Preheat oven to 350*

Toast the almonds in the oven until lightly browned and fragrant, about 10 minutes. Let cool and chop finely.

Line a baking sheet with a silicone baking mat (I use Silpat, but any brand will do). Put aside.

In a medium saucepan, combine the butter, sugar, vanilla, salt & water over low heat. Clip a candy thermometer to the side of the pan. Cook, stirring, until the butter has melted and the mixture has emulsified. Increase the heat to medium-high and cook, stirring constantly, until the mixture reaches 300 degrees Fahrenheit.

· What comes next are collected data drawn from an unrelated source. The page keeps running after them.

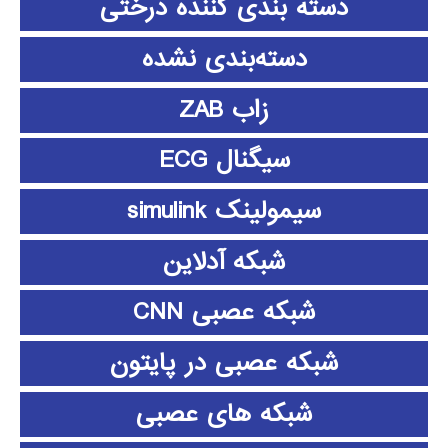
دسته بندی کننده درختی
دسته‌بندی نشده
زاب ZAB
سیگنال ECG
سیمولینک simulink
شبکه آدلاین
شبکه عصبی CNN
شبکه عصبی در پایتون
شبکه های عصبی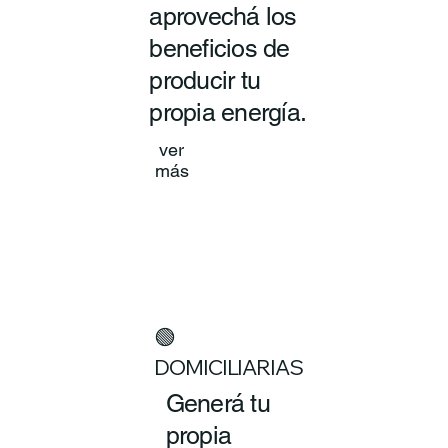
aprovechá los
beneficios de
producir tu
propia energía.
ver
más
🟢
DOMICILIARIAS
Generá tu
propia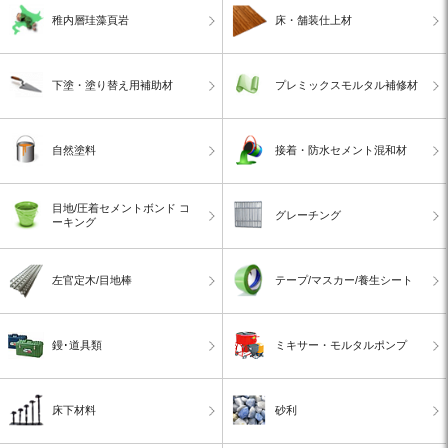
稚内層珪藻頁岩
床・舗装仕上材
下塗・塗り替え用補助材
プレミックスモルタル補修材
自然塗料
接着・防水セメント混和材
目地/圧着セメントボンド コ
グレーチング
ーキング
左官定木/目地棒
テープ/マスカー/養生シート
鏝･道具類
ミキサー・モルタルポンプ
床下材料
砂利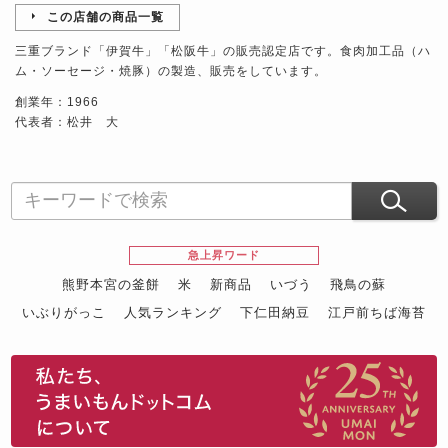
この店舗の商品一覧
三重ブランド「伊賀牛」「松阪牛」の販売認定店です。食肉加工品（ハ
ム・ソーセージ・焼豚）の製造、販売をしています。
創業年：1966
代表者：松井 大
急上昇ワード
熊野本宮の釜餅
米
新商品
いづう
飛鳥の蘇
いぶりがっこ
人気ランキング
下仁田納豆
江戸前ちば海苔
スイーツ
ウニ
田舎庵の鰻
鮪
グルメギフトカタログ
名店の味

Pour the hot toffee onto the prepared baking sheet. Using an offset spatula, spread into a thin even layer over the entire baking sheet/silicone mat and let cool for at least 45 minutes before coating with chocolate.

Meanwhile, place the chocolate in a heatproof bowl on top of a pot of simmering water and gently stir with a rubber spatula until it has melted completely, looks smooth & is no more than 110 degrees Fahrenheit.

Wipe off any excess oil from the cooled toffee with a paper towel. Using another offset spatula, spread the top of the cooled toffee with the warm chocolate. Sprinkle with chopped nuts, gently pressing them into the chocolate.

Let set at room temperature at least 20-30 minutes. Break the cooled toffee into pieces. Store in an airtight container at room temperature for up to 3 days.